*** Opening of Provided records ***

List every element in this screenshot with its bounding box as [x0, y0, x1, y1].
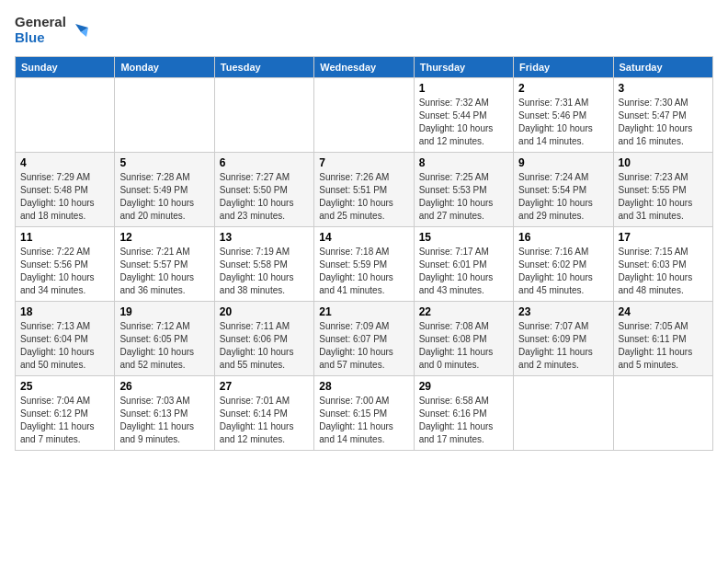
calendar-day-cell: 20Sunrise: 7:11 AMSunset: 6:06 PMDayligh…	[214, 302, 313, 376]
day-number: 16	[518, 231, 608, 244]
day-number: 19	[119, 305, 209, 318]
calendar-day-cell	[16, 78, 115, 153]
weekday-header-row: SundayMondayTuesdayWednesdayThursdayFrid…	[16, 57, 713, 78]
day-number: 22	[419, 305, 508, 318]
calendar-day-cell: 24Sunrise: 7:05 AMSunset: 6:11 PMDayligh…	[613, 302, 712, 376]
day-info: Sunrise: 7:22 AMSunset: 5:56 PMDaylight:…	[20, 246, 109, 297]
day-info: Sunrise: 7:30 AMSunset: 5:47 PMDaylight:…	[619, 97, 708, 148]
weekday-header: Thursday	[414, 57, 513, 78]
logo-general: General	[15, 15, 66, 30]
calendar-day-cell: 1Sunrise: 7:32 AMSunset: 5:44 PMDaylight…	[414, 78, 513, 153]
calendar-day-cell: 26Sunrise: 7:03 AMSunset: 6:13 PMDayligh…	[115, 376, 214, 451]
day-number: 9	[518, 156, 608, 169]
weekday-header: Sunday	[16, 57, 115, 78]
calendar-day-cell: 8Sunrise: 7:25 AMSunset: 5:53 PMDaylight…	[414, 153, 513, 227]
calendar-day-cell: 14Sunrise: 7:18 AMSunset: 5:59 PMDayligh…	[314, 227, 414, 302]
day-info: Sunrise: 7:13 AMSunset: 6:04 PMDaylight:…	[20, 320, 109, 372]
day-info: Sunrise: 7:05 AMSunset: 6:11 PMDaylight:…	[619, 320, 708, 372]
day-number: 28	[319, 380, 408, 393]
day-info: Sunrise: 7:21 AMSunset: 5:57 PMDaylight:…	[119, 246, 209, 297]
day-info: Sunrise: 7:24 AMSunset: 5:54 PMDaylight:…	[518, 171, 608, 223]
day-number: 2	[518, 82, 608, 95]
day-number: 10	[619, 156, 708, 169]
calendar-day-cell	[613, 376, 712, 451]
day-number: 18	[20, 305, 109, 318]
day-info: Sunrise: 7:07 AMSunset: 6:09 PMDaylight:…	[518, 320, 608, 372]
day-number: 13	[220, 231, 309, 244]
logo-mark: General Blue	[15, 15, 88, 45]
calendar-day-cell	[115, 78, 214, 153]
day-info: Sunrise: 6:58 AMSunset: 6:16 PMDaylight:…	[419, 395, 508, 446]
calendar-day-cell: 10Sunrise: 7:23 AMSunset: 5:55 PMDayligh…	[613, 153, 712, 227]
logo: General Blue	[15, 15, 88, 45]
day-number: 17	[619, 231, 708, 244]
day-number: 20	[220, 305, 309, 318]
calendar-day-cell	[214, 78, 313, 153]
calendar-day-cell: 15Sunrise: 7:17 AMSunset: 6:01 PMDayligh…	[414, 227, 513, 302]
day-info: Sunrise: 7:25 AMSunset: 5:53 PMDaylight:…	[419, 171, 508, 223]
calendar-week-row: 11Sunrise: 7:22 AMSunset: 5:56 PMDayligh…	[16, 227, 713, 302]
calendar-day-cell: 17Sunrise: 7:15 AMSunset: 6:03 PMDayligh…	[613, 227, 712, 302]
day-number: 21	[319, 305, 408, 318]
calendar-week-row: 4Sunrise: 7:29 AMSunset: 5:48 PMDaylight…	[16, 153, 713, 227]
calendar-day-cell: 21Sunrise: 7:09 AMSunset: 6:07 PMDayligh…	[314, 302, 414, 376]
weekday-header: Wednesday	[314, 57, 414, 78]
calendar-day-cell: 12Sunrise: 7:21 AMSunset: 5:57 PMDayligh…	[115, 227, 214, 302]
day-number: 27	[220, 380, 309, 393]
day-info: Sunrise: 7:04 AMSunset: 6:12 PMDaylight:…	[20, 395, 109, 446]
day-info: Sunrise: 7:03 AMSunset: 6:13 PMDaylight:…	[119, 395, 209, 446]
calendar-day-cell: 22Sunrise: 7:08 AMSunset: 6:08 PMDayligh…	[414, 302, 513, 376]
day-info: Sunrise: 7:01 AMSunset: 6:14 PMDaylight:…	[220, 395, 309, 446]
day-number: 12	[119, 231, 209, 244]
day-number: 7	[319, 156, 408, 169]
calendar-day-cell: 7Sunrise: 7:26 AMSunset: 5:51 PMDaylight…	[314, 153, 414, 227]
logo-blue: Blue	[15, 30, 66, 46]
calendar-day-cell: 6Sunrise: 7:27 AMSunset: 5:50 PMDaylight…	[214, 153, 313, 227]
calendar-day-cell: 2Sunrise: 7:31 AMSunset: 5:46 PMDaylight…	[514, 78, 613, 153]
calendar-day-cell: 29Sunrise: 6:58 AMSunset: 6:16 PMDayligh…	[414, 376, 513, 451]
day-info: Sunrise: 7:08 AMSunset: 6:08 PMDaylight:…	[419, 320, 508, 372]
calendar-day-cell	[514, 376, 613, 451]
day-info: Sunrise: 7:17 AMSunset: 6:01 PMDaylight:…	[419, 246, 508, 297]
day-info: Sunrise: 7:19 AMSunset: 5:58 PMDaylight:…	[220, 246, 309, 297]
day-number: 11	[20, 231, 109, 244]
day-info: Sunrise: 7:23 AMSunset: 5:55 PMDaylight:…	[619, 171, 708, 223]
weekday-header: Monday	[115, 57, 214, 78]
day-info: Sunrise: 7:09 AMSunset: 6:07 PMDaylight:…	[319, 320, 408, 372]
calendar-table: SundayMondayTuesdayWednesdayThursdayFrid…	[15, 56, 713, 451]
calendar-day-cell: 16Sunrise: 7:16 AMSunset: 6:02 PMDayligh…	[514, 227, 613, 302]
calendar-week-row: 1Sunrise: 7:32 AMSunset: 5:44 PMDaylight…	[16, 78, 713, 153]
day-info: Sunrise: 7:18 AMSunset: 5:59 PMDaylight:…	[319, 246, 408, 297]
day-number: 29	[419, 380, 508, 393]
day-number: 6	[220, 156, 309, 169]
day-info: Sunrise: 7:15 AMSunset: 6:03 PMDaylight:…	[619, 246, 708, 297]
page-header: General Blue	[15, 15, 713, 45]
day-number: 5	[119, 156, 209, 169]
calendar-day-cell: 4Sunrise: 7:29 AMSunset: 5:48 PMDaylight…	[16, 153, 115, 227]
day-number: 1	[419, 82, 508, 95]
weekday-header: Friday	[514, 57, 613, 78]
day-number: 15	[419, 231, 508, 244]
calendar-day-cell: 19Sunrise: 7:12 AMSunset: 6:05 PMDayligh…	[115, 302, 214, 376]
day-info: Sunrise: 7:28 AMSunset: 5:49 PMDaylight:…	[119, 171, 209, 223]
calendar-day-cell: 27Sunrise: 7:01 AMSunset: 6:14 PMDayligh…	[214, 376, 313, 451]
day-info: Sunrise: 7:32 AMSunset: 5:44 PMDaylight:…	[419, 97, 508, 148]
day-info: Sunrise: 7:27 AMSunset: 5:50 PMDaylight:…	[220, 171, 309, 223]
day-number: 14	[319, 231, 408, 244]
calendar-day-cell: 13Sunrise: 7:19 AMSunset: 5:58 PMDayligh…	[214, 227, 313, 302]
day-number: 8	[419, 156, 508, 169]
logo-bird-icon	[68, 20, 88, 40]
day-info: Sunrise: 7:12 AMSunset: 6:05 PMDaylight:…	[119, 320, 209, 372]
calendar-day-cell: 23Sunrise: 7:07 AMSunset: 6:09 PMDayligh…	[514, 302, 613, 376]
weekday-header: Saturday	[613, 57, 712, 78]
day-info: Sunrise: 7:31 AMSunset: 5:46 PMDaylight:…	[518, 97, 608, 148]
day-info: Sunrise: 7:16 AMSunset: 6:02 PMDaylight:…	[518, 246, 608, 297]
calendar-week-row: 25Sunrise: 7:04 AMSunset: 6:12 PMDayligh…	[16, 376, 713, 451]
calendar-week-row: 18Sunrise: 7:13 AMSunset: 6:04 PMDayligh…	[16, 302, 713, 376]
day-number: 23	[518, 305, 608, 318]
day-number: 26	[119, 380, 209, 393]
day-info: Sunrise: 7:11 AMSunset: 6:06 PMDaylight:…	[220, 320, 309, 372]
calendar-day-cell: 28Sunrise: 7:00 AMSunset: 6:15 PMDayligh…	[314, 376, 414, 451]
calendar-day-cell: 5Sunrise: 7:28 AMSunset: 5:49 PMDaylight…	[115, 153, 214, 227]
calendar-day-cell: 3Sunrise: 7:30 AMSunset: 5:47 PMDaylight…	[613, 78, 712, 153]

*** Close of Provided records ***

Going through the records above, count the lines that hold the string "logo" and give only the total.

Finished task. 5